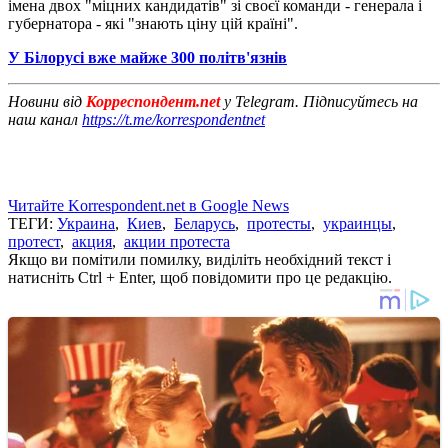
імена двох "міцних кандидатів" зі своєї команди - генерала і
губернатора - які "знають ціну цій країні".
У Білорусі вже майже 300 політв'язнів
Новини від
Корреспондент.net
у Telegram. Підписуйтесь на
наш канал
https://t.me/korrespondentnet
Читайте Korrespondent.net в Google News
ТЕГИ:
Украина
,
Киев
,
Беларусь
,
протесты
,
украинцы
,
протест
,
акция
,
акции протеста
Якщо ви помітили помилку, виділіть необхідний текст і
натисніть Ctrl + Enter, щоб повідомити про це редакцію.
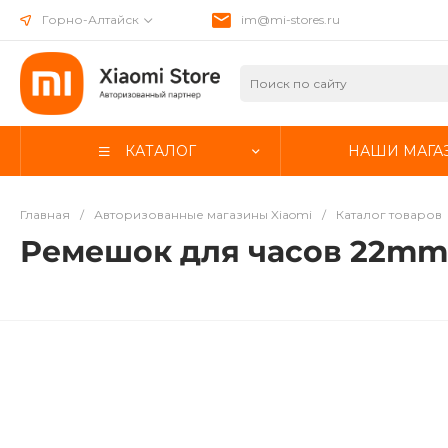
Горно-Алтайск
im@mi-stores.ru
КАТАЛОГ
НАШИ МАГА
Главная
/
Авторизованные магазины Xiaomi
/
Каталог товаров
Ремешок для часов 22mm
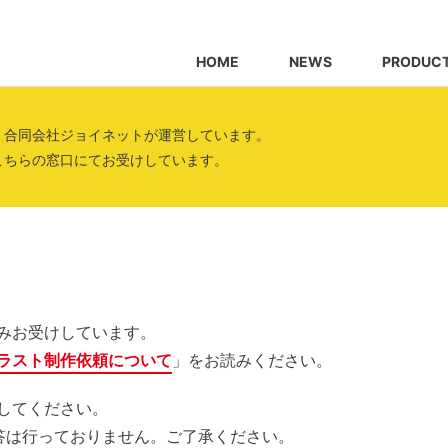
HOME
NEWS
PRODUC
、合同会社ジョイネットが運営しています。
こちらの窓口にてお受けしています。
みお受けしています。
ラスト制作依頼について
」をお読みください。
してください。
答は行っておりません。ご了承ください。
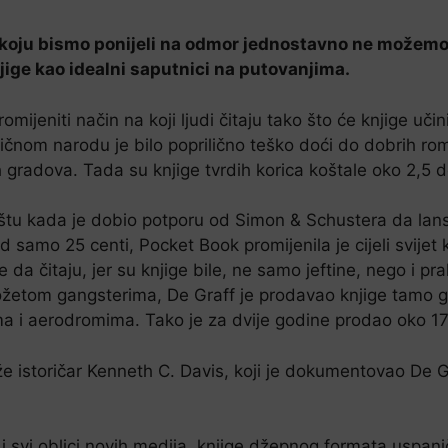
koju bismo ponijeli na odmor jednostavno ne možemo da
ige kao idealni saputnici na putovanjima.
mijeniti način na koji ljudi čitaju tako što će knjige uči
običnom narodu je bilo poprilično teško doći do dobrih r
ih gradova. Tada su knjige tvrdih korica koštale oko 2,5 
žištu kada je dobio potporu od Simon & Schustera da lan
d samo 25 centi, Pocket Book promijenila je cijeli svijet
 da čitaju, jer su knjige bile, ne samo jeftine, nego i p
rožetom gangsterima, De Graff je prodavao knjige tamo gd
 i aerodromima. Tako je za dvije godine prodao oko 17 
že istoričar Kenneth C. Davis, koji je dokumentovao De Gr
o i svi oblici novih medija, knjige džepnog formata uspani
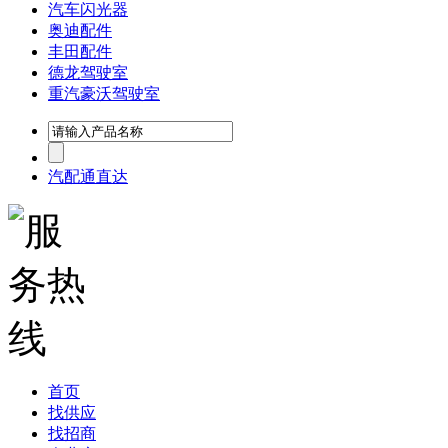
汽车闪光器
奥迪配件
丰田配件
德龙驾驶室
重汽豪沃驾驶室
汽配通直达
首页
找供应
找招商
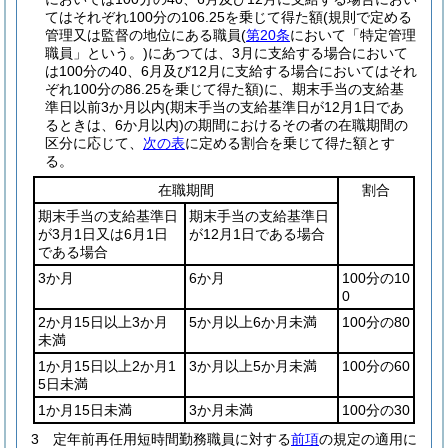
てはそれぞれ100分の106.25を乗じて得た額
(規則で定める
管理又は監督の地位にある職員
(
第20条
において「特定管理
職員」という。)
にあつては、3月に支給する場合において
は100分の40、6月及び12月に支給する場合においてはそれ
ぞれ100分の86.25を乗じて得た額)
に、期末手当の支給基
準日以前3か月以内
(期末手当の支給基準日が12月1日であ
るときは、6か月以内)
の期間におけるその者の在職期間の
区分に応じて、
次の表
に定める割合を乗じて得た額とす
る。
在職期間
割合
期末手当の支給基準日
期末手当の支給基準日
が3月1日又は6月1日
が12月1日である場合
である場合
3か月
6か月
100分の10
0
2か月15日以上3か月
5か月以上6か月未満
100分の80
未満
1か月15日以上2か月1
3か月以上5か月未満
100分の60
5日未満
1か月15日未満
3か月未満
100分の30
3
定年前再任用短時間勤務職員に対する
前項
の規定の適用に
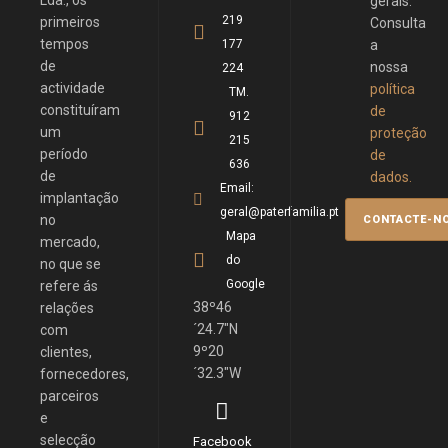
Lda., os
gerais.
219
primeiros
Consulta
tempos
177
a
de
nossa
224
actividade
política
TM.
constituíram
de
912
um
proteção
215
período
de
636
de
dados.
Email:
implantação
geral@paterfamilia.pt
no
Mapa
mercado,
do
no que se
Google
refere ás
38º46
relações
´24.7"N
com
9º20
clientes,
´32.3"W
fornecedores,
parceiros
e
selecção
Facebook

☆ ☆ ☆ ☆ ☆ ☆ ☆

ABOUT THIS TASK:
Extract all lines of the records above that include "koji".

FINAL ANSWER:
mijeniti način na koji ljudi čitaju tako što će knjige uči
že istoričar Kenneth C. Davis, koji je dokumentovao De Gr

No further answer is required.